Scan the records below. List lines holding "copywritingu".

··· Data excerpts

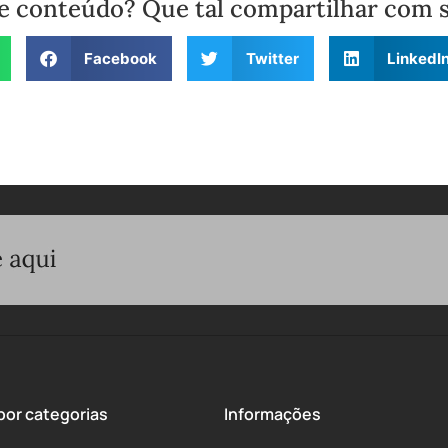
e conteúdo? Que tal compartilhar com 
Facebook
Twitter
LinkedI
or categorias
Informações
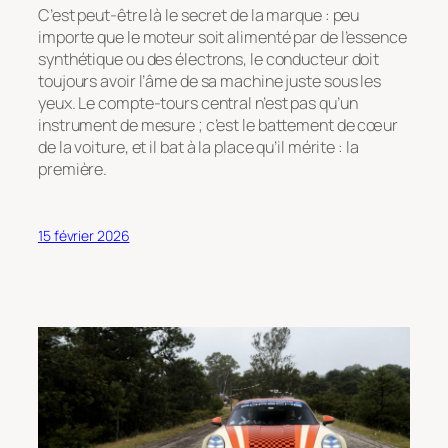
C’est peut-être là le secret de la marque : peu
importe que le moteur soit alimenté par de l’essence
synthétique ou des électrons, le conducteur doit
toujours avoir l’âme de sa machine juste sous les
yeux. Le compte-tours central n’est pas qu’un
instrument de mesure ; c’est le battement de cœur
de la voiture, et il bat à la place qu’il mérite : la
première.
15 février 2026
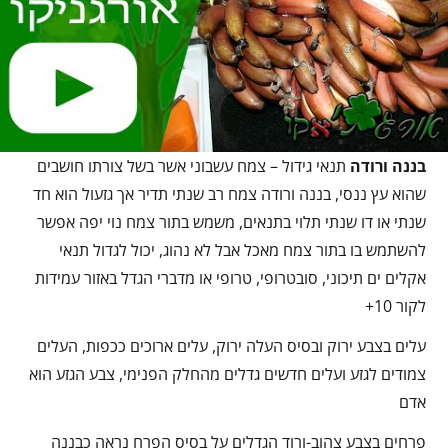
בננה ורודה
תנאי גידול – צמח עשבוני אשר בשל צורתו חושבים
שהוא עץ ננסי, בננה ורודה צמח רב שנתי תדיר אך גזעול הוא חד
שנתי או דו שנתי תלוי בתנאים, משמש בתור צמח נוי יפה אפשר
להשתמש בו בתור צמח מאכל אבל לא נהוג, יכול לגדול תנאי
אקלים ים תיכוני, סובטרופי, טרופי או מדברי הגדל באזור עמידות
לקור 10+
עלים בצבע ירוק ובסיס העלה ירוק, עלים ארוכים ככפות, העלים
צמודים לגזע ועלים חדשים גדלים מהחלק הפנימי, צבע הגזע הוא
אדם
פרחים בצבע צהוב-ורוד הגדלים על בסיס הפרח נראה כבננה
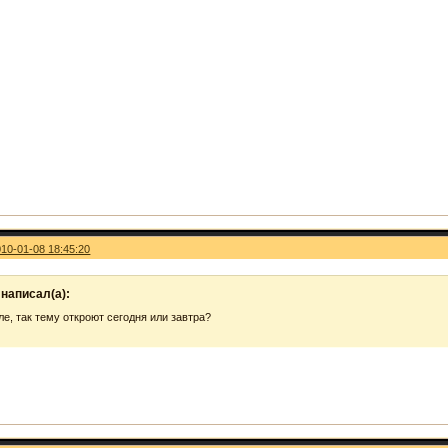
010-01-08 18:45:20
 написал(а):
е, так тему откроют сегодня или завтра?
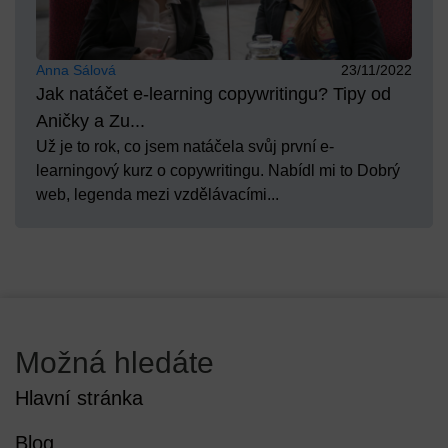
Anna Sálová
23/11/2022
Jak natáčet e-learning copywritingu? Tipy od
Aničky a Zu...
Už je to rok, co jsem natáčela svůj první e-
learningový kurz o copywritingu. Nabídl mi to Dobrý
web, legenda mezi vzdělávacími...
Možná hledáte
Hlavní stránka
Blog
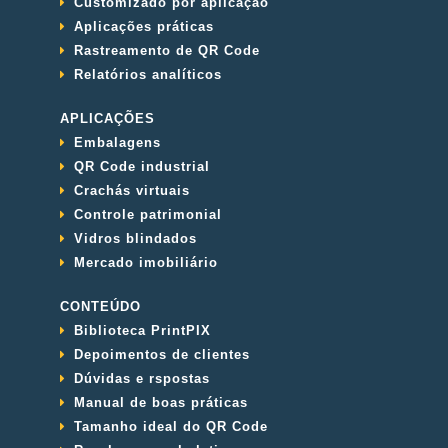
Customizado por aplicação
Aplicações práticas
Rastreamento de QR Code
Relatórios analíticos
APLICAÇÕES
Embalagens
QR Code industrial
Crachás virtuais
Controle patrimonial
Vidros blindados
Mercado imobiliário
CONTEÚDO
Biblioteca PrintPIX
Depoimentos de clientes
Dúvidas e rspostas
Manual de boas práticas
Tamanho ideal do QR Code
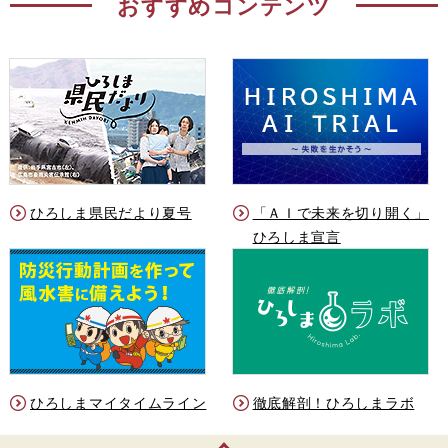
おすすめコンテンツ
ひろしま県民だより夏号
「ＡＩで未来を切り開く」
ひろしま宣言
ひろしまマイタイムライン
徹底解剖！ひろしまラボ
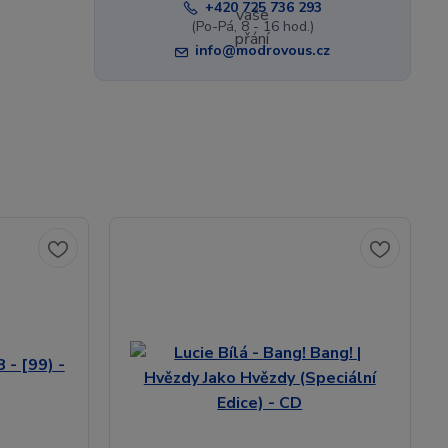
+420 725 736 293
(Po-Pá, 8 - 16 hod.)
info@modrovous.cz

······

[Response area]
Jak natáčet e-learning copywritingu? Tipy od
learningový kurz o copywritingu. Nabídl mi to Dobrý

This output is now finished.